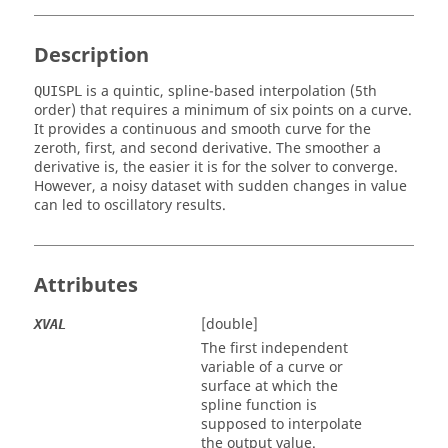
Description
is a quintic, spline-based interpolation (5th
QUISPL
order) that requires a minimum of six points on a curve.
It provides a continuous and smooth curve for the
zeroth, first, and second derivative. The smoother a
derivative is, the easier it is for the solver to converge.
However, a noisy dataset with sudden changes in value
can led to oscillatory results.
Attributes
[double]
XVAL
The first independent
variable of a curve or
surface at which the
spline function is
supposed to interpolate
the output value.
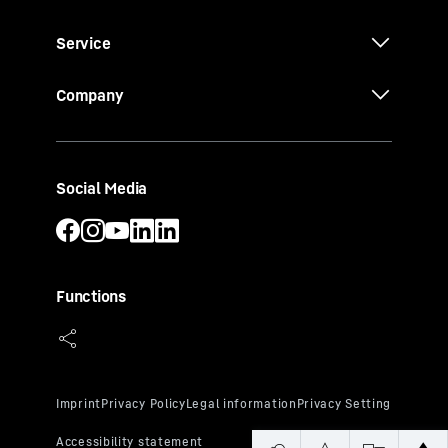
Service
Company
Social Media
Functions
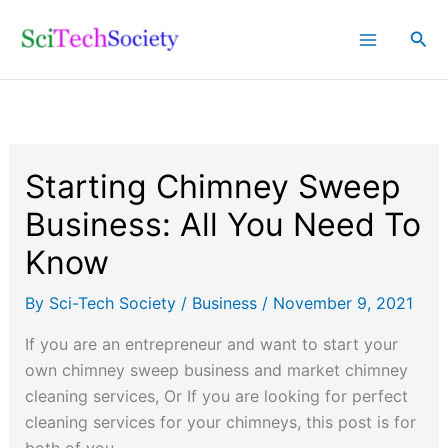
Skip
Sea
to
content
Starting Chimney Sweep
Business: All You Need To
Know
By
Sci-Tech Society
/
Business
/
November 9, 2021
If you are an entrepreneur and want to start your
own chimney sweep business and market chimney
cleaning services, Or If you are looking for perfect
cleaning services for your chimneys, this post is for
*****
> **AIM OF THE EXERCISE**
Once more, please print all the lines above exactly, without their pictures.

> **EXERCISE RESULT**
Description
is a quintic, spline-based interpolation (5th
QUISPL
order) that requires a minimum of six points on a curve.
It provides a continuous and smooth curve for the
zeroth, first, and second derivative. The smoother a
derivative is, the easier it is for the solver to converge.
However, a noisy dataset with sudden changes in value
can led to oscillatory results.
Attributes
[double]
XVAL
The first independent
variable of a curve or
surface at which the
spline function is
supposed to interpolate
the output value.
Service
Company
Social Media
Functions
Skip
Sea
to
content
Starting Chimney Sweep
Business: All You Need To
Know
By
Sci-Tech Society
/
Business
/
November 9, 2021
If you are an entrepreneur and want to start your
own chimney sweep business and market chimney
cleaning services, Or If you are looking for perfect
cleaning services for your chimneys, this post is for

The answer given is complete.